Super Mario Bros. Wonder é lindo. Mario e companhia explodem em charme e personalidade por conta de animações cheias de detalhes improváveis e um nível de expressividade facial que me fez lembrar de Zelda: Wind Waker. Até mesmo inimigos como os Goombas expressam várias emoções diferentes em reação ao que está acontecendo ao redor. As paisagens do Reino Florido são muito diferentes das comuns para a série, e os mapas por onde as fases são acessadas são cheios de truques de perspectivas divertidos.

E acima de tudo, o jogo está, enfim, em português do Brasil. E completo com dublagem, já que flores falantes estão espalhadas por todos os lados, sempre com comentários engraçadinhos a respeito do que está acontecendo na fase. Naturalmente, Mario e companhia ainda falam em inglês com suas vozes ‘globais’, mas os textos são todos traduzidos – ou melhor, localizados com muita personalidade.

Imagem de Super Mario Bros. Wonder
Sozinhos ou acompanhados, jogadores serão surpreendidos (Imagem: Nintendo/Captura de tela)

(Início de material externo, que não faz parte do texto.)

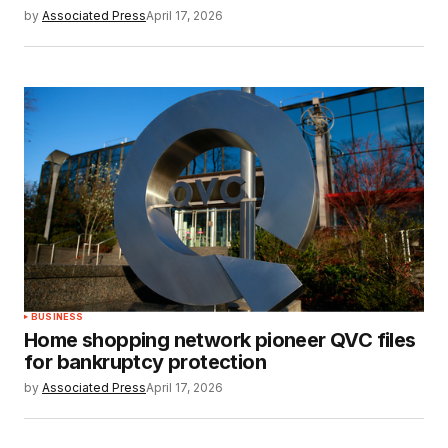
by
Associated Press
April 17, 2026
BUSINESS
Home shopping network pioneer QVC files
for bankruptcy protection
by
Associated Press
April 17, 2026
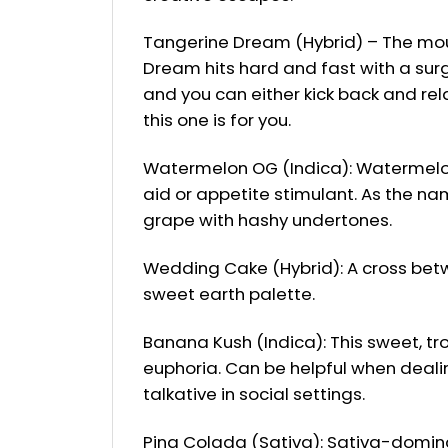
Tangerine Dream (Hybrid) – The mout
Dream hits hard and fast with a sur
and you can either kick back and rela
this one is for you.
Watermelon OG (Indica): Watermelon i
aid or appetite stimulant. As the nam
grape with hashy undertones.
Wedding Cake (Hybrid): A cross betw
sweet earth palette.
Banana Kush (Indica): This sweet, t
euphoria. Can be helpful when dealin
talkative in social settings.
Pina Colada (Sativa): Sativa-dominate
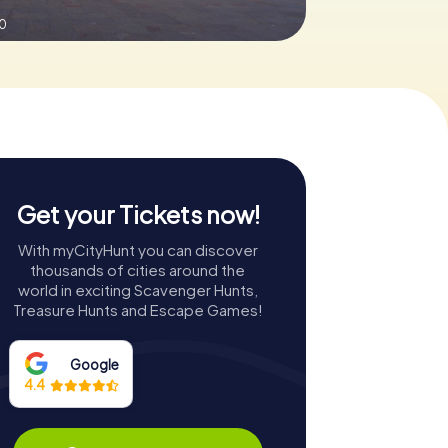
.0
Get your Tickets now!
With myCityHunt you can discover
thousands of cities around the
world in exciting Scavenger Hunts,
Treasure Hunts and Escape Games!
Google
4.4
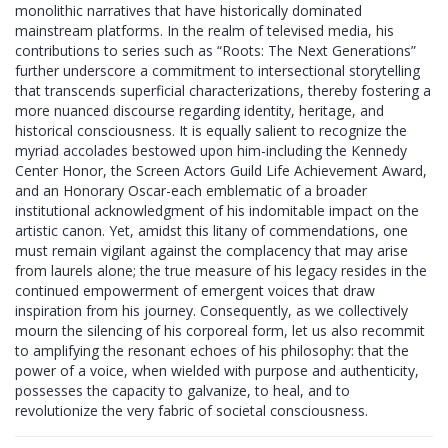
monolithic narratives that have historically dominated
mainstream platforms. In the realm of televised media, his
contributions to series such as “Roots: The Next Generations”
further underscore a commitment to intersectional storytelling
that transcends superficial characterizations, thereby fostering a
more nuanced discourse regarding identity, heritage, and
historical consciousness. It is equally salient to recognize the
myriad accolades bestowed upon him-including the Kennedy
Center Honor, the Screen Actors Guild Life Achievement Award,
and an Honorary Oscar-each emblematic of a broader
institutional acknowledgment of his indomitable impact on the
artistic canon. Yet, amidst this litany of commendations, one
must remain vigilant against the complacency that may arise
from laurels alone; the true measure of his legacy resides in the
continued empowerment of emergent voices that draw
inspiration from his journey. Consequently, as we collectively
mourn the silencing of his corporeal form, let us also recommit
to amplifying the resonant echoes of his philosophy: that the
power of a voice, when wielded with purpose and authenticity,
possesses the capacity to galvanize, to heal, and to
revolutionize the very fabric of societal consciousness.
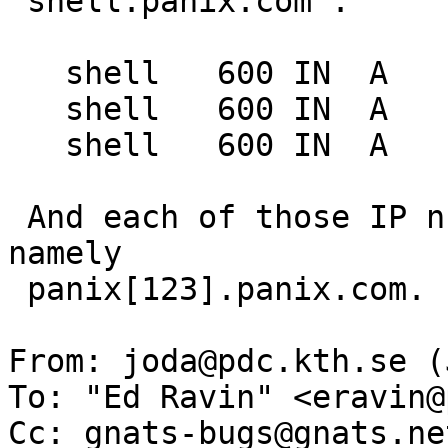
"shell.panix.com":

   shell   600 IN  A   166.84.1.1

   shell   600 IN  A   166.84.1.2

   shell   600 IN  A   166.84.1.3

 And each of those IP numbers are separate hosts, 
namely

 panix[123].panix.com.

From: joda@pdc.kth.se (
To: "Ed Ravin" <eravin@
Cc: gnats-bugs@gnats.ne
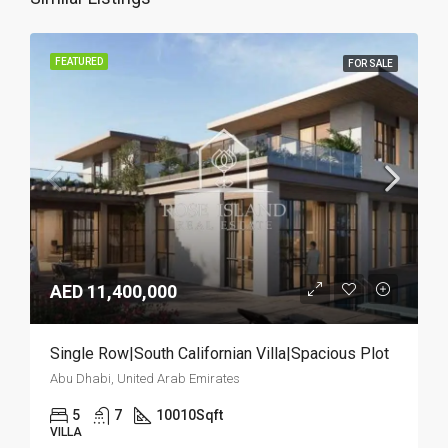
FEATURED
FOR SALE
AED 11,400,000
Single Row|South Californian Villa|Spacious Plot
Abu Dhabi, United Arab Emirates
5
7
10010
Sqft
VILLA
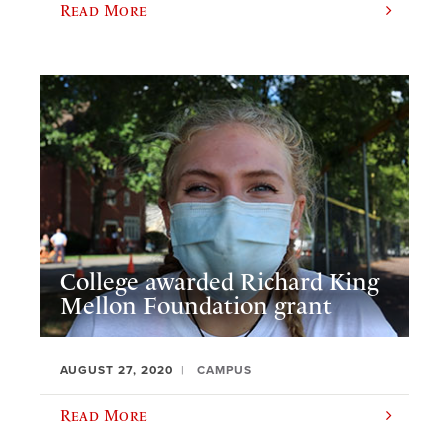
Read More
College awarded Richard King
Mellon Foundation grant
AUGUST 27, 2020
CAMPUS
Read More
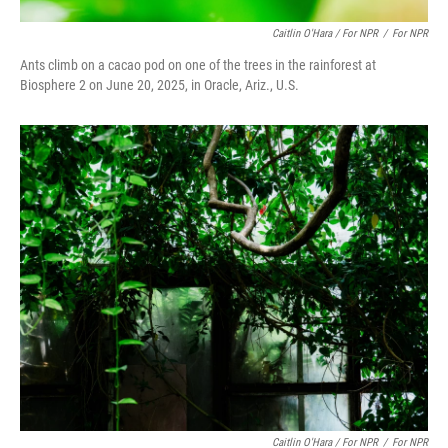
Caitlin O'Hara / For NPR
/
For NPR
Ants climb on a cacao pod on one of the trees in the rainforest at
Biosphere 2 on June 20, 2025, in Oracle, Ariz., U.S.
Caitlin O'Hara / For NPR
/
For NPR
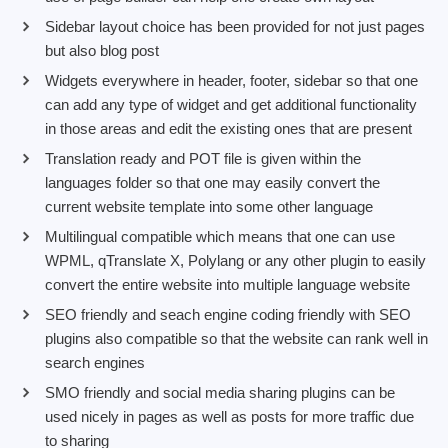
Sidebar layout choice has been provided for not just pages
but also blog post
Widgets everywhere in header, footer, sidebar so that one
can add any type of widget and get additional functionality
in those areas and edit the existing ones that are present
Translation ready and POT file is given within the
languages folder so that one may easily convert the
current website template into some other language
Multilingual compatible which means that one can use
WPML, qTranslate X, Polylang or any other plugin to easily
convert the entire website into multiple language website
SEO friendly and seach engine coding friendly with SEO
plugins also compatible so that the website can rank well in
search engines
SMO friendly and social media sharing plugins can be
used nicely in pages as well as posts for more traffic due
to sharing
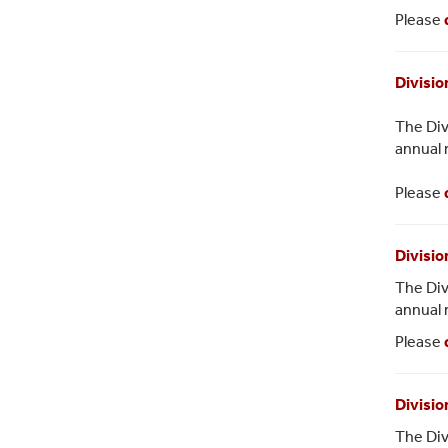
Please
Divisio
The Div
annual 
Please
Divisio
The Div
annual 
Please
Divisio
The Div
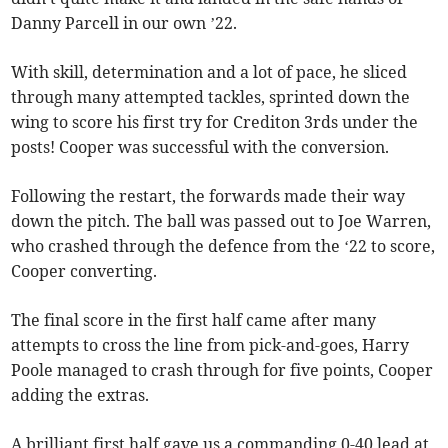
Danny Parcell in our own ’22.
With skill, determination and a lot of pace, he sliced
through many attempted tackles, sprinted down the
wing to score his first try for Crediton 3rds under the
posts! Cooper was successful with the conversion.
Following the restart, the forwards made their way
down the pitch. The ball was passed out to Joe Warren,
who crashed through the defence from the ‘22 to score,
Cooper converting.
The final score in the first half came after many
attempts to cross the line from pick-and-goes, Harry
Poole managed to crash through for five points, Cooper
adding the extras.
A brilliant first half gave us a commanding 0-40 lead at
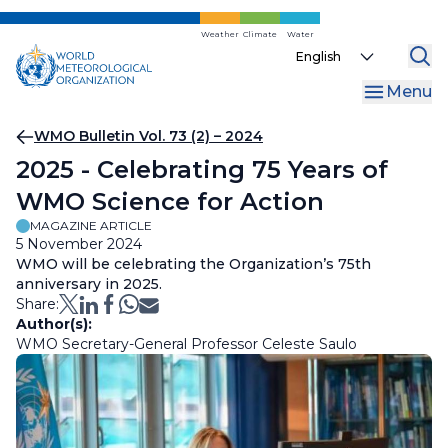
Skip
to
Weather
Climate
Water
Select
main
your
content
Menu
language
Breadcrumb
WMO Bulletin Vol. 73 (2) – 2024
2025 - Celebrating 75 Years of
WMO Science for Action
MAGAZINE ARTICLE
5 November 2024
WMO will be celebrating the Organization’s 75th
anniversary in 2025.
Share:
Author(s):
WMO Secretary-General Professor Celeste Saulo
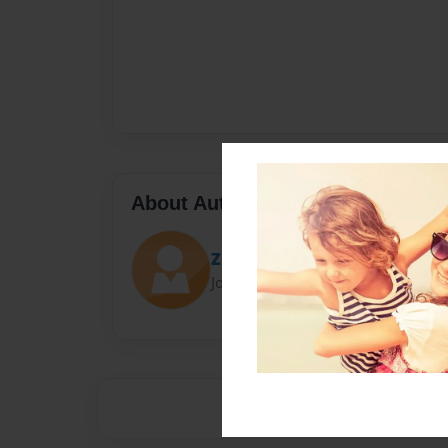
About Author
Zln0092
Joined: May-11-2014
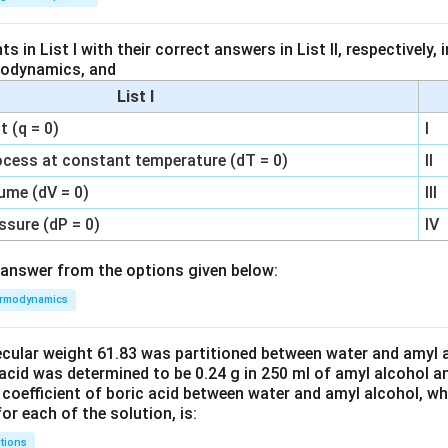
 in List I with their correct answers in List II, respectively,
modynamics, and
List I
 (q = 0)
I
ocess at constant temperature (dT = 0)
II
ume (dV = 0)
III
ssure (dP = 0)
IV
answer from the options given below:
rmodynamics
ecular weight 61.83 was partitioned between water and amyl a
acid was determined to be 0.24 g in 250 ml of amyl alcohol an
 coefficient of boric acid between water and amyl alcohol, w
or each of the solution, is:
tions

Houve um momento em que cheguei a questionar se Super Mario Maker sinalizava o fim dos novos jogos Mario2D – afinal, se podemos criar nossas próprias fases, o que mais um título novo poderia oferecer? Hoje, essa indagação parece ridícula, ainda que eu estivesse justificado em minha falta de expectativas com uma série que parecia contente em ficar parada no tempo.

Super Mario Bros. Wonder faz para Mario 2D o que Super Mario Galaxy fez para o 3D, garantindo o inesperado a cada nova fase do começo ao fim da aventura. Wonder pode ser um Mario 2D, mas ele certamente não é um Mario“dos velhos”.


Esta review foi feita com uma cópia digital do jogo cedida pela Nintendo.

Super Mario Bros. Wonder é exclusivo de Nintendo Switch, disponível para compra a partir do dia 20 de outubro.